Editors note: This Chipotle story has been on going for several months and has included misinformation on social media and some main stream sources as well. Articles and commentary, for the most part, appear to have come right out of the PR Department of Monsanto or some other pro-GMO ‘front group’. The slant always is to minimize and/or demonize Chipotle for going non-GMO.
The Chipotle restaurants have gone out of their way and bent over backwards to give their customers Non-GMO ingredients that are stored and served in a ‘food safe’ manner. All 2,000 restaurants will close for a few hours tomorrow (Feb 8th) to hold food-safety meetings with employees. (TLB)
The E. coli outbreaks at Chipotle Mexican Grill restaurants in the United States appear to be over, but investigators have been unable to trace the cause of the sickness, federal authorities said on Monday. [Feb 1]
The Centers for Disease Control and Prevention said they had investigated two outbreaks that occurred last year: one in 11 states that sickened 55 people and another that sickened five people in three states. Twenty-two people were admitted to hospitals. There were no deaths.
The C.D.C. said in a statement that a common meal or ingredient served at the restaurants was a likely source of the outbreaks, but investigators were unable to specify the food or ingredient responsible for the contamination.

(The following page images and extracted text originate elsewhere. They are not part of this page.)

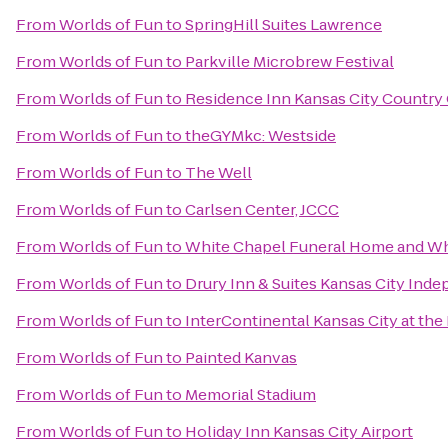
From
Worlds of Fun
to
SpringHill Suites Lawrence
From
Worlds of Fun
to
Parkville Microbrew Festival
From
Worlds of Fun
to
Residence Inn Kansas City Country 
From
Worlds of Fun
to
theGYMkc: Westside
From
Worlds of Fun
to
The Well
From
Worlds of Fun
to
Carlsen Center, JCCC
From
Worlds of Fun
to
White Chapel Funeral Home and Wh
From
Worlds of Fun
to
Drury Inn & Suites Kansas City Ind
From
Worlds of Fun
to
InterContinental Kansas City at the
From
Worlds of Fun
to
Painted Kanvas
From
Worlds of Fun
to
Memorial Stadium
From
Worlds of Fun
to
Holiday Inn Kansas City Airport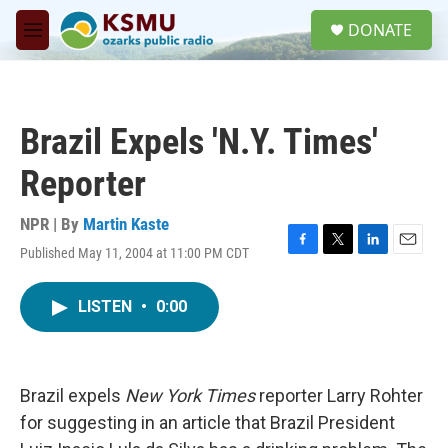
Skip to main content
S
DONATE
e
M
a
e
r
n
c
u
h
Brazil Expels 'N.Y. Times'
u
e
Reporter
r
y
NPR | By
Martin Kaste
Published May 11, 2004 at 11:00 PM CDT
F
T
L
E
a
w
i
m
c
i
n
a
LISTEN
•
0:00
e
t
k
i
b
t
e
l
o
e
d
o
r
I
k
n
Brazil expels
New York Times
reporter Larry Rohter
for suggesting in an article that Brazil President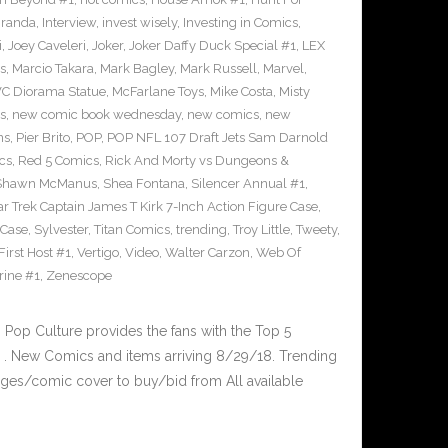
iranda
,
Interview
,
invest wisely
,
Investing in Comics
,
i
,
Joey Caveleri
,
Joker
,
Joker Daffy Duck Special #1
,
LEX
s
,
Marcio Takara
,
Mark Bagley
,
Mark Russell
,
Marvel
,
VC Diorama Statue
,
McFarlane Toys
,
Mike Costa
,
Misty
s
,
new comic book wednesday
,
new comics
,
new
ns
,
Pier Brito
,
POP
,
POP NFL 107 Draft Jets Sam Darnold
cs
,
Red 5 Comics
,
Rick And Morty vs Dungeons &
Shawn McManus
,
Shea Fontana
,
Silencer Annual #1
,
ar Trek Captain James T Kirk 7-Inch Action Figure Case
,
 Case
,
Sylvester
,
Titan Comics
,
trending
,
Troy Little
,
Tweety
,
irst Host #1
,
Vertigo
,
Video
,
Walter Carzon
,
Web Of
rine #1
,
Zenescope
op Culture provides the fans with the Top 5
. New Comics and items arriving 8/29/18. Trending
ges/comic cover to buy/bid from All available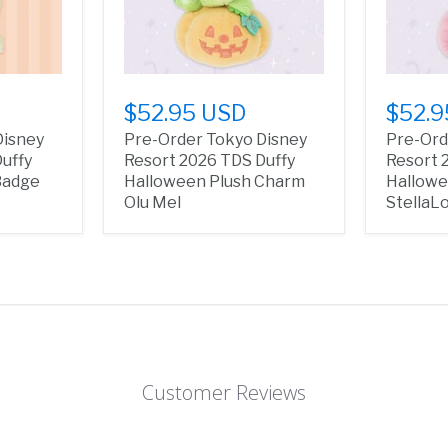
$52.95 USD
$52.9
Disney
Pre-Order Tokyo Disney
Pre-Ord
uffy
Resort 2026 TDS Duffy
Resort 
Badge
Halloween Plush Charm
Hallowe
Olu Mel
StellaL
Customer Reviews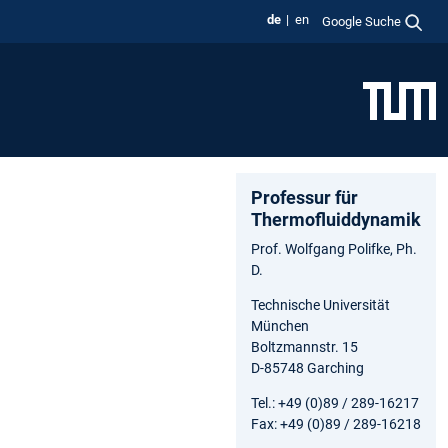
de
en
Google Suche
Professur für
Thermofluiddynamik
Prof. Wolfgang Polifke, Ph.
D.
Technische Universität
München
Boltzmannstr. 15
D-85748 Garching
Tel.: +49 (0)89 / 289-16217
Fax: +49 (0)89 / 289-16218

“Most ill people in these outbreaks ate many of the same food items at a Chipotle Mexican Grill restaurant,” the statement said. “When a restaurant serves foods with several ingredients that are mixed or cooked together and then used in multiple menu items, it can be more difficult for epidemiologic studies to identify the specific ingredient that is contaminated.”
On Monday [Feb 1], the company’s stock price closed up more than 4 percent. The company was scheduled to hold an investors’ conference call on Tuesday to discuss Chipotle’s last-quarter earnings.
A Chipotle spokesman, Chris Arnold, said in a statement on Monday [Feb 1] that the company was pleased that the C.D.C. had concluded its investigation.
“Over the past few months we have taken significant steps to improve the safety of all of the food we serve, and we are confident that the changes we have made mean that every item on our menu is delicious and safe,” he said.
The first outbreak was detected in October by health officials in Washington State and Oregon, and then other people who fell ill in other states were identified through Dec. 1. The second outbreak, of a different E. coli strain, was reported in November in Kansas, North Dakota and Oklahoma.
Chipotle has been trying to recover from the contaminations, which caused some of its customers to shun the restaurants. The chain, which has more than 2,000 locations, said last month that it would shut all its stores for several hours on Feb. 8 to hold food-safety meetings with employees.
TLB commends NY Times.com for factual reporting of this story.